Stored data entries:
- - - -

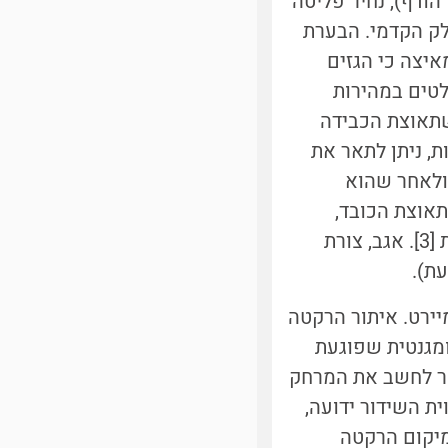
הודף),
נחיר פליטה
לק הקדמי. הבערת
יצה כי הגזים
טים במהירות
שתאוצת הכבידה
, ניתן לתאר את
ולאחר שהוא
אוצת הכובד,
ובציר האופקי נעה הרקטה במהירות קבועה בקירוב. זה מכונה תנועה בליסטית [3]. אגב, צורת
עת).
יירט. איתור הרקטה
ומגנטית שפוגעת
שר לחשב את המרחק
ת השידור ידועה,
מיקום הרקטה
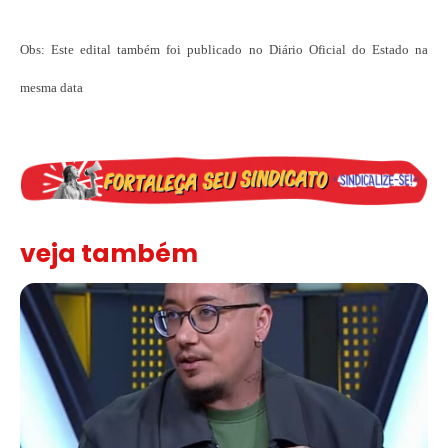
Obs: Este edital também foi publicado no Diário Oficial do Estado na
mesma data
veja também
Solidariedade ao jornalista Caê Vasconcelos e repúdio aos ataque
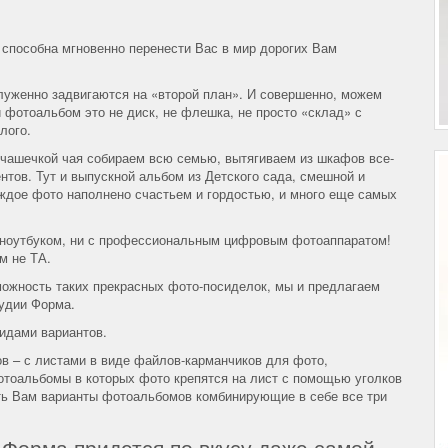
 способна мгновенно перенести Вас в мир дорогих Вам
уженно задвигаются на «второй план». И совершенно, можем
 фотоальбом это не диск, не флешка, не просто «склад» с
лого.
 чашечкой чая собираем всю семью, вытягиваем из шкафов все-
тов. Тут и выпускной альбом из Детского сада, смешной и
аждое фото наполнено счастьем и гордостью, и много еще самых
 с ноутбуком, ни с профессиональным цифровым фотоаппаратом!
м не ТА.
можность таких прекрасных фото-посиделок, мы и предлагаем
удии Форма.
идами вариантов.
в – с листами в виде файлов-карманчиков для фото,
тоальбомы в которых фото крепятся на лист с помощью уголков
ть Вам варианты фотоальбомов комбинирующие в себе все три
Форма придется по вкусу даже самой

- - - -

▶ Your assignment
Exact retyping is required: the line with "можность таких прекрасных" through the end of the data, both ends included, and no other line.

▶ Answer box
можность таких прекрасных фото-посиделок, мы и предлагаем
удии Форма.
идами вариантов.
в – с листами в виде файлов-карманчиков для фото,
тоальбомы в которых фото крепятся на лист с помощью уголков
ть Вам варианты фотоальбомов комбинирующие в себе все три
Форма придется по вкусу даже самой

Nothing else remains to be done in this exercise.